| RECORDS TO PROCESS |
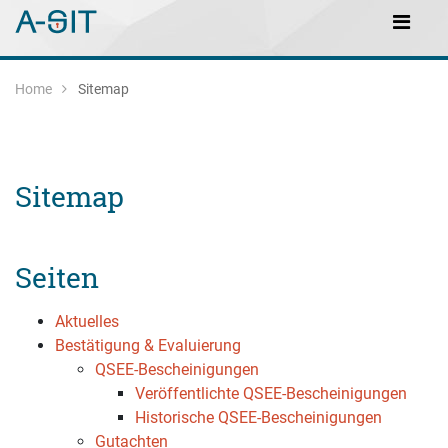
Zum Inhalt springen
Zur Navigation springen
Main Navigation
Home
Sitemap
Sitemap
Seiten
Aktuelles
Bestätigung & Evaluierung
QSEE-Bescheinigungen
Veröffentlichte QSEE-Bescheinigungen
Historische QSEE-Bescheinigungen
Gutachten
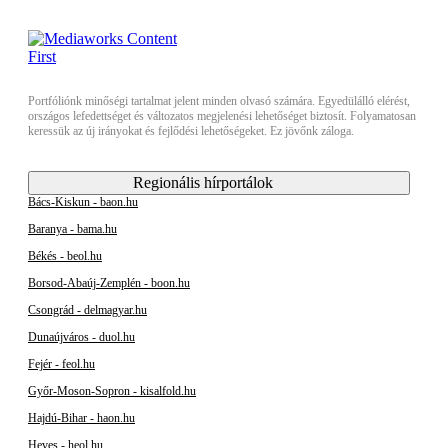
Portfóliónk minőségi tartalmat jelent minden olvasó számára. Egyedülálló elérést,
országos lefedettséget és változatos megjelenési lehetőséget biztosít. Folyamatosan
keressük az új irányokat és fejlődési lehetőségeket. Ez jövőnk záloga.
Regionális hírportálok
Bács-Kiskun - baon.hu
Baranya - bama.hu
Békés - beol.hu
Borsod-Abaúj-Zemplén - boon.hu
Csongrád - delmagyar.hu
Dunaújváros - duol.hu
Fejér - feol.hu
Győr-Moson-Sopron - kisalfold.hu
Hajdú-Bihar - haon.hu
Heves - heol.hu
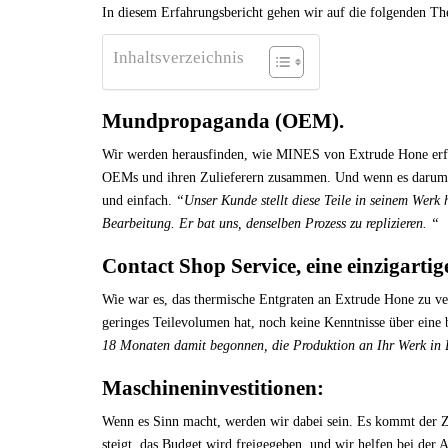
In diesem Erfahrungsbericht gehen wir auf die folgenden Th
Inhaltsverzeichnis
Mundpropaganda (OEM).
Wir werden herausfinden, wie MINES von Extrude Hone erfah
OEMs und ihren Zulieferern zusammen. Und wenn es darum g
und einfach.
“Unser Kunde stellt diese Teile in seinem Werk 
Bearbeitung. Er bat uns, denselben Prozess zu replizieren. “
Contact Shop Service, eine einzigartige
Wie war es, das thermische Entgraten an Extrude Hone zu ve
geringes Teilevolumen hat, noch keine Kenntnisse über eine
18 Monaten damit begonnen, die Produktion an Ihr Werk in 
Maschineninvestitionen:
Wenn es Sinn macht, werden wir dabei sein. Es kommt der Zei
steigt, das Budget wird freigegeben, und wir helfen bei der 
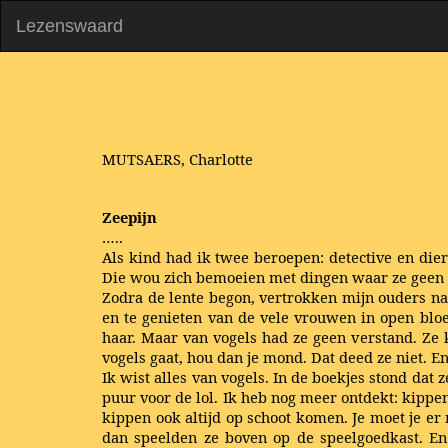
Lezenswaard
MUTSAERS, Charlotte
Zeepijn
…..
Als kind had ik twee beroepen: detective en dier
Die wou zich bemoeien met dingen waar ze geen v
Zodra de lente begon, vertrokken mijn ouders naa
en te genieten van de vele vrouwen in open blo
haar. Maar van vogels had ze geen verstand. Ze 
vogels gaat, hou dan je mond. Dat deed ze niet. E
Ik wist alles van vogels. In de boekjes stond dat 
puur voor de lol. Ik heb nog meer ontdekt: kippe
kippen ook altijd op schoot komen. Je moet je er
dan speelden ze boven op de speelgoedkast. En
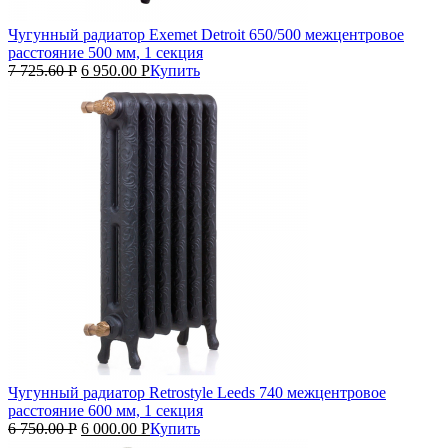
Чугунный радиатор Exemet Detroit 650/500 межцентровое
расстояние 500 мм, 1 секция
7 725.60
Р
6 950.00
Р
Купить
Чугунный радиатор Retrostyle Leeds 740 межцентровое
расстояние 600 мм, 1 секция
6 750.00
Р
6 000.00
Р
Купить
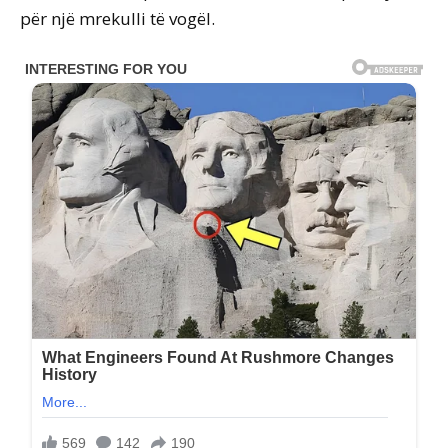
për një mrekulli të vogël.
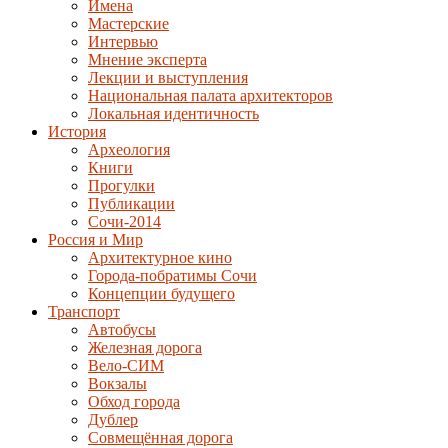
Имена
Мастерские
Интервью
Мнение эксперта
Лекции и выступления
Национальная палата архитекторов
Локальная идентичность
История
Археология
Книги
Прогулки
Публикации
Сочи-2014
Россия и Мир
Архитектурное кино
Города-побратимы Сочи
Концепции будущего
Транспорт
Автобусы
Железная дорога
Вело-СИМ
Вокзалы
Обход города
Дублер
Совмещённая дорога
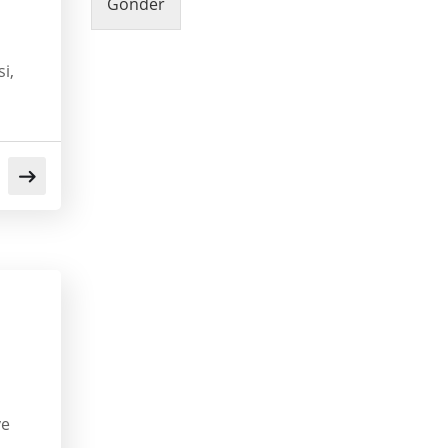
Gönder
i,
ve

| EXERCISE DIRECTIONS |
The data above should be returned in full, exactly as written, apart from its images.

| THE ANSWER |
Zum Inhalt springen
Zur Navigation springen
Main Navigation
Home
Sitemap
Sitemap
Seiten
Aktuelles
Bestätigung & Evaluierung
QSEE-Bescheinigungen
Veröffentlichte QSEE-Bescheinigungen
Historische QSEE-Bescheinigungen
Gutachten
Portfóliónk minőségi tartalmat jelent minden olvasó számára. Egyedülálló elérést,
országos lefedettséget és változatos megjelenési lehetőséget biztosít. Folyamatosan
keressük az új irányokat és fejlődési lehetőségeket. Ez jövőnk záloga.
Regionális hírportálok
Bács-Kiskun - baon.hu
Baranya - bama.hu
Békés - beol.hu
Borsod-Abaúj-Zemplén - boon.hu
Csongrád - delmagyar.hu
Dunaújváros - duol.hu
Fejér - feol.hu
Győr-Moson-Sopron - kisalfold.hu
Hajdú-Bihar - haon.hu
Heves - heol.hu
In diesem Erfahrungsbericht gehen wir auf die folgenden Th
Inhaltsverzeichnis
Mundpropaganda (OEM).
Wir werden herausfinden, wie MINES von Extrude Hone erfah
OEMs und ihren Zulieferern zusammen. Und wenn es darum g
und einfach.
“Unser Kunde stellt diese Teile in seinem Werk 
Bearbeitung. Er bat uns, denselben Prozess zu replizieren. “
Contact Shop Service, eine einzigartige
Wie war es, das thermische Entgraten an Extrude Hone zu ve
geringes Teilevolumen hat, noch keine Kenntnisse über eine
18 Monaten damit begonnen, die Produktion an Ihr Werk in 
Maschineninvestitionen:
Wenn es Sinn macht, werden wir dabei sein. Es kommt der Zei
steigt, das Budget wird freigegeben, und wir helfen bei der 
Lezenswaard
MUTSAERS, Charlotte
Zeepijn
…..
Als kind had ik twee beroepen: detective en dier
Die wou zich bemoeien met dingen waar ze geen v
Zodra de lente begon, vertrokken mijn ouders naa
en te genieten van de vele vrouwen in open blo
haar. Maar van vogels had ze geen verstand. Ze 
vogels gaat, hou dan je mond. Dat deed ze niet. E
Ik wist alles van vogels. In de boekjes stond dat 
puur voor de lol. Ik heb nog meer ontdekt: kippe
kippen ook altijd op schoot komen. Je moet je er
dan speelden ze boven op de speelgoedkast. En
Чугунный радиатор Exemet Detroit 650/500 межцентровое
расстояние 500 мм, 1 секция
7 725.60
Р
6 950.00
Р
Купить
Чугунный радиатор Retrostyle Leeds 740 межцентровое
расстояние 600 мм, 1 секция
6 750.00
Р
6 000.00
Р
Купить
për një mrekulli të vogël.
Имена
Мастерские
Интервью
Мнение эксперта
Лекции и выступления
Национальная палата архитекторов
Локальная идентичность
История
Археология
Книги
Прогулки
Публикации
Сочи-2014
Россия и Мир
Архитектурное кино
Города-побратимы Сочи
Концепции будущего
Транспорт
Автобусы
Железная дорога
Вело-СИМ
Вокзалы
Обход города
Дублер
Совмещённая дорога
Gönder
i,
ve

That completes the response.